(Stored data entries)

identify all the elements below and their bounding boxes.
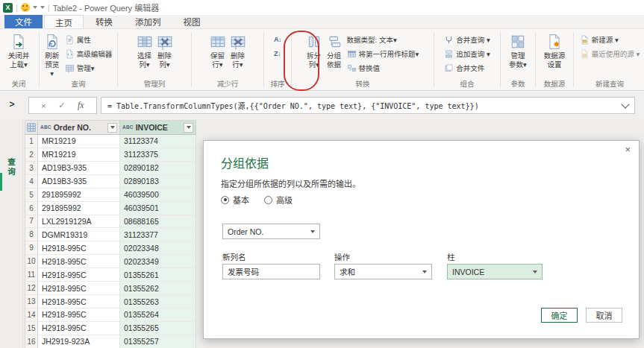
radio-advanced[interactable]: 高级: [264, 194, 293, 206]
quick-access-dropdown-icon[interactable]: [33, 6, 37, 9]
cell-order-no[interactable]: LXL2919129A: [38, 215, 120, 229]
cell-order-no[interactable]: JH2919-923A: [38, 335, 120, 348]
data-type-button[interactable]: 数据类型: 文本▾: [345, 33, 422, 46]
column-header-order-no[interactable]: ABC Order NO.: [38, 120, 120, 135]
cell-order-no[interactable]: H2918-995C: [38, 268, 120, 282]
cell-invoice[interactable]: 01355262: [120, 282, 196, 295]
cell-order-no[interactable]: H2918-995C: [38, 282, 120, 295]
cell-invoice[interactable]: 46039500: [120, 189, 196, 202]
cell-order-no[interactable]: DGMR19319: [38, 228, 120, 241]
cell-invoice[interactable]: 01355264: [120, 309, 196, 322]
cell-order-no[interactable]: AD19B3-935: [38, 162, 120, 175]
cell-order-no[interactable]: MR19219: [38, 148, 120, 162]
cell-order-no[interactable]: AD19B3-935: [38, 175, 120, 189]
select-all-cell[interactable]: [25, 120, 38, 135]
cell-invoice[interactable]: 31123374: [120, 135, 196, 148]
tab-file[interactable]: 文件: [4, 15, 43, 28]
cell-invoice[interactable]: 02890183: [120, 175, 196, 189]
cell-invoice[interactable]: 01355265: [120, 322, 196, 335]
cell-invoice[interactable]: 02023349: [120, 255, 196, 268]
data-source-settings-button[interactable]: 数据源 设置: [543, 31, 567, 70]
cell-order-no[interactable]: H2918-995C: [38, 255, 120, 268]
column-filter-dropdown-icon[interactable]: [107, 123, 117, 133]
row-number-cell[interactable]: 6: [25, 202, 38, 215]
advanced-editor-button[interactable]: 高级编辑器: [63, 47, 115, 60]
row-number-cell[interactable]: 5: [25, 189, 38, 202]
cell-order-no[interactable]: MR19219: [38, 135, 120, 148]
row-number-cell[interactable]: 11: [25, 268, 38, 282]
cell-invoice[interactable]: 31123377: [120, 228, 196, 241]
choose-columns-button[interactable]: 选择 列▾: [135, 31, 154, 70]
merge-queries-button[interactable]: 合并查询 ▾: [442, 33, 492, 46]
cell-invoice[interactable]: 02890182: [120, 162, 196, 175]
row-number-cell[interactable]: 16: [25, 335, 38, 348]
sort-descending-button[interactable]: Z↓: [272, 47, 284, 60]
close-and-load-button[interactable]: 关闭并 上载▾: [7, 31, 31, 70]
chevron-down-icon: [310, 230, 315, 233]
row-number-cell[interactable]: 14: [25, 309, 38, 322]
tab-transform[interactable]: 转换: [85, 15, 123, 28]
column-filter-dropdown-icon[interactable]: [184, 123, 193, 133]
accept-formula-icon[interactable]: ✓: [58, 101, 65, 110]
row-number-cell[interactable]: 12: [25, 282, 38, 295]
refresh-preview-button[interactable]: 刷新 预览▾: [43, 31, 62, 79]
recent-sources-button[interactable]: 最近使用的源 ▾: [578, 47, 642, 60]
formula-input[interactable]: = Table.TransformColumnTypes(源,{{"Order …: [101, 97, 635, 114]
new-column-name-input[interactable]: 发票号码: [222, 264, 320, 279]
ok-button[interactable]: 确定: [541, 308, 578, 323]
manage-parameters-button[interactable]: 管理 参数▾: [507, 31, 528, 70]
group-by-column-dropdown[interactable]: Order NO.: [222, 224, 320, 239]
remove-columns-button[interactable]: 删除 列▾: [155, 31, 175, 70]
tab-add-column[interactable]: 添加列: [125, 15, 172, 28]
remove-rows-button[interactable]: 删除 行▾: [228, 31, 248, 70]
queries-pane-collapsed[interactable]: 查询: [0, 119, 23, 348]
row-number-cell[interactable]: 9: [25, 241, 38, 255]
manage-button[interactable]: 管理▾: [63, 61, 115, 75]
row-number-cell[interactable]: 1: [25, 135, 38, 148]
row-number-cell[interactable]: 8: [25, 228, 38, 241]
properties-button[interactable]: 属性: [63, 33, 115, 46]
keep-rows-button[interactable]: 保留 行▾: [208, 31, 228, 70]
split-column-button[interactable]: 拆分 列▾: [304, 31, 324, 70]
append-queries-button[interactable]: 追加查询 ▾: [442, 47, 492, 60]
expand-queries-pane-button[interactable]: >: [5, 98, 19, 111]
new-source-button[interactable]: 新建源 ▾: [578, 33, 642, 46]
row-number-cell[interactable]: 7: [25, 215, 38, 229]
row-number-cell[interactable]: 4: [25, 175, 38, 189]
group-by-button[interactable]: 分组 依据: [325, 31, 344, 70]
cell-invoice[interactable]: 01355261: [120, 268, 196, 282]
cancel-formula-icon[interactable]: ×: [41, 101, 46, 110]
cell-invoice[interactable]: 01355257: [120, 335, 196, 348]
row-number-cell[interactable]: 10: [25, 255, 38, 268]
customize-toolbar-dropdown-icon[interactable]: [40, 6, 45, 9]
cell-order-no[interactable]: H2918-995C: [38, 295, 120, 309]
column-dropdown[interactable]: INVOICE: [447, 264, 543, 279]
cell-invoice[interactable]: 08688165: [120, 215, 196, 229]
cell-order-no[interactable]: H2918-995C: [38, 322, 120, 335]
cell-order-no[interactable]: H2918-995C: [38, 241, 120, 255]
row-number-cell[interactable]: 3: [25, 162, 38, 175]
sort-ascending-button[interactable]: A↓: [272, 33, 284, 46]
cell-invoice[interactable]: 02023348: [120, 241, 196, 255]
table-row: 1MR1921931123374: [25, 135, 196, 148]
cell-invoice[interactable]: 46039501: [120, 202, 196, 215]
radio-basic[interactable]: 基本: [221, 194, 249, 206]
cell-invoice[interactable]: 01355263: [120, 295, 196, 309]
combine-files-button[interactable]: 合并文件: [442, 61, 492, 75]
cell-invoice[interactable]: 31123375: [120, 148, 196, 162]
cell-order-no[interactable]: 291895992: [38, 189, 120, 202]
expand-formula-chevron-icon[interactable]: [621, 100, 629, 108]
tab-view[interactable]: 视图: [173, 15, 211, 28]
column-header-invoice[interactable]: ABC INVOICE: [120, 120, 196, 135]
replace-values-button[interactable]: 替换值: [345, 61, 422, 75]
cell-order-no[interactable]: 291895992: [38, 202, 120, 215]
row-number-cell[interactable]: 2: [25, 148, 38, 162]
cell-order-no[interactable]: H2918-995C: [38, 309, 120, 322]
row-number-cell[interactable]: 15: [25, 322, 38, 335]
cancel-button[interactable]: 取消: [586, 308, 622, 323]
operation-dropdown[interactable]: 求和: [334, 264, 432, 279]
close-icon[interactable]: ×: [625, 145, 631, 154]
row-number-cell[interactable]: 13: [25, 295, 38, 309]
first-row-headers-button[interactable]: 将第一行用作标题▾: [345, 47, 422, 60]
tab-home[interactable]: 主页: [44, 15, 84, 28]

Directions:
State the number of lines above that include the word "close", and write nothing besides that number.

Result:
2